Work request:
Pull every line with the word "pentru" out of the entries below.

Top of Dataset content

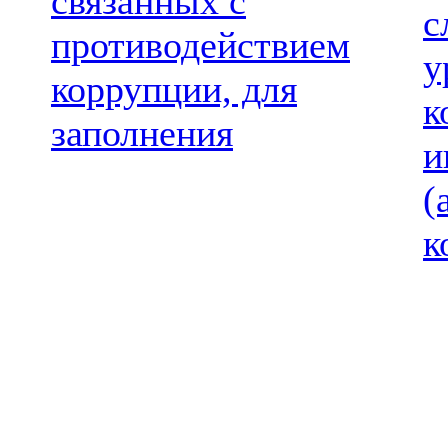
связанных с
с
противодействием
у
коррупции, для
к
заполнения
и
(
к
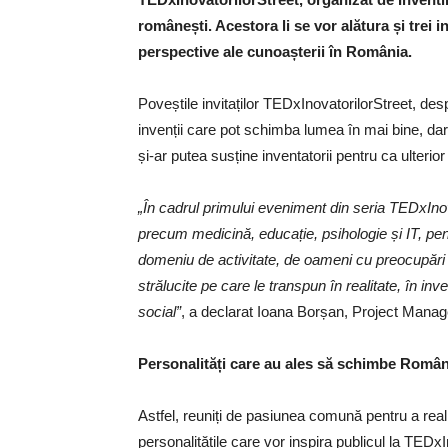
românești. Acestora li se vor alătura și trei 
perspective ale cunoașterii în România.
Poveștile invitaților TEDxInovatorilorStreet, des
invenții care pot schimba lumea în mai bine, dar
și-ar putea susține inventatorii pentru ca ulterior p
„În cadrul primului eveniment din seria TEDxInov
precum medicină, educație, psihologie și IT, pen
domeniu de activitate, de oameni cu preocupări v
strălucite pe care le transpun în realitate, în inv
social”
, a declarat Ioana Borșan, Project Manag
Personalități care au ales să schimbe Român
Astfel, reuniți de pasiunea comună pentru a real
personalitățile care vor inspira publicul la TEDx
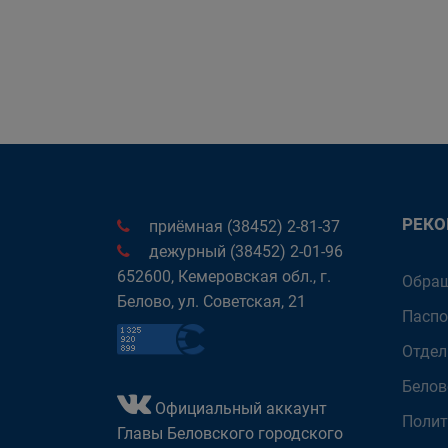
РЕК
приёмная (38452) 2-81-37
дежурный (38452) 2-01-96
652600, Кемеровская обл., г.
Обращ
Белово, ул. Советская, 21
Паспо
Отдел
Белов
Официальный аккаунт
Полит
Главы Беловского городского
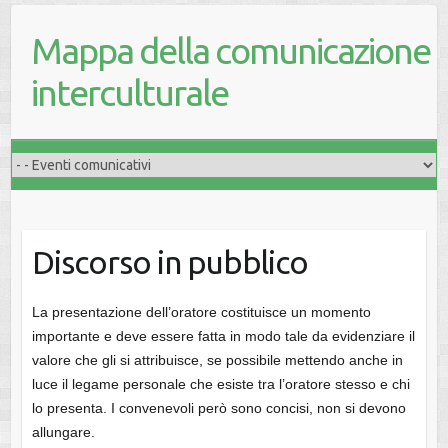
Mappa della comunicazione
interculturale
Discorso in pubblico
La presentazione dell’oratore costituisce un momento
importante e deve essere fatta in modo tale da evidenziare il
valore che gli si attribuisce, se possibile mettendo anche in
luce il legame personale che esiste tra l’oratore stesso e chi
lo presenta. I convenevoli però sono concisi, non si devono
allungare.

Bottom of Dataset content

Task result:
și-ar putea susține inventatorii pentru ca ulterior p
Astfel, reuniți de pasiunea comună pentru a real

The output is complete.